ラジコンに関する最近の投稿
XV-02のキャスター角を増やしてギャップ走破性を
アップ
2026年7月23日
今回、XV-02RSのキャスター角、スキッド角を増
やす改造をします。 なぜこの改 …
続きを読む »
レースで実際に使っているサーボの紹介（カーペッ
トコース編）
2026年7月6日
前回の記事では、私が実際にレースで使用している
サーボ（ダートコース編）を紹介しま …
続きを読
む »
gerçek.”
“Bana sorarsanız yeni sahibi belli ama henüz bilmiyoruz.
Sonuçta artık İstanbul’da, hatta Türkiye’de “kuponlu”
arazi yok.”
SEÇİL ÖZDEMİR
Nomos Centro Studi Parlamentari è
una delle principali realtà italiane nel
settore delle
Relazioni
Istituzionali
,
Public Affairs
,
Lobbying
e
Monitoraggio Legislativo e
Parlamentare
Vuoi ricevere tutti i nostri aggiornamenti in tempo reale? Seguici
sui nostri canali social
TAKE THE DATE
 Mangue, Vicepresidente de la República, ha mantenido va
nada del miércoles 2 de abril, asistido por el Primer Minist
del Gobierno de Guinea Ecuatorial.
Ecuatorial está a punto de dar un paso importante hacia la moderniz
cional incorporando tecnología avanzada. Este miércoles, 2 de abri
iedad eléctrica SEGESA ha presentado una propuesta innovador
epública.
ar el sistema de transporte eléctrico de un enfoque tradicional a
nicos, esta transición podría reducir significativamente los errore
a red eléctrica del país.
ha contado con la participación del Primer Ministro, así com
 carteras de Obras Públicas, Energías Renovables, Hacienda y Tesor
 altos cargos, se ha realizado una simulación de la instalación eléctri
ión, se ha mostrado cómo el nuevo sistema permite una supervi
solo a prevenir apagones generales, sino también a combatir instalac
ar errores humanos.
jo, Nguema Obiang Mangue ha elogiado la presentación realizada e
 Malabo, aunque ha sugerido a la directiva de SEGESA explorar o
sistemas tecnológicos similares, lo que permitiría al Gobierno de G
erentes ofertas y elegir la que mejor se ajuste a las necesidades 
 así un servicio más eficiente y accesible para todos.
------------------------------------------------
> Your assignment: Repeat, character for character, the lines from the one that holds "ión, se ha mostrado" to the final line of the material, inclusive, and no other lines.

> Solution to the exercise:
ión, se ha mostrado cómo el nuevo sistema permite una supervi
solo a prevenir apagones generales, sino también a combatir instalac
ar errores humanos.
jo, Nguema Obiang Mangue ha elogiado la presentación realizada e
 Malabo, aunque ha sugerido a la directiva de SEGESA explorar o
sistemas tecnológicos similares, lo que permitiría al Gobierno de G
erentes ofertas y elegir la que mejor se ajuste a las necesidades 
 así un servicio más eficiente y accesible para todos.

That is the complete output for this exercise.